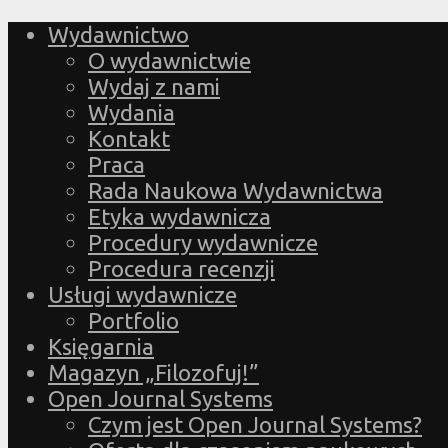
Wydawnictwo
O wydawnictwie
Wydaj z nami
Wydania
Kontakt
Praca
Rada Naukowa Wydawnictwa
Etyka wydawnicza
Procedury wydawnicze
Procedura recenzji
Usługi wydawnicze
Portfolio
Księgarnia
Magazyn „Filozofuj!”
Open Journal Systems
Czym jest Open Journal Systems?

──────

(Try it) This exercise needs every line of the listing that contains the word "Systems".

(Written solution)
Open Journal Systems
Czym jest Open Journal Systems?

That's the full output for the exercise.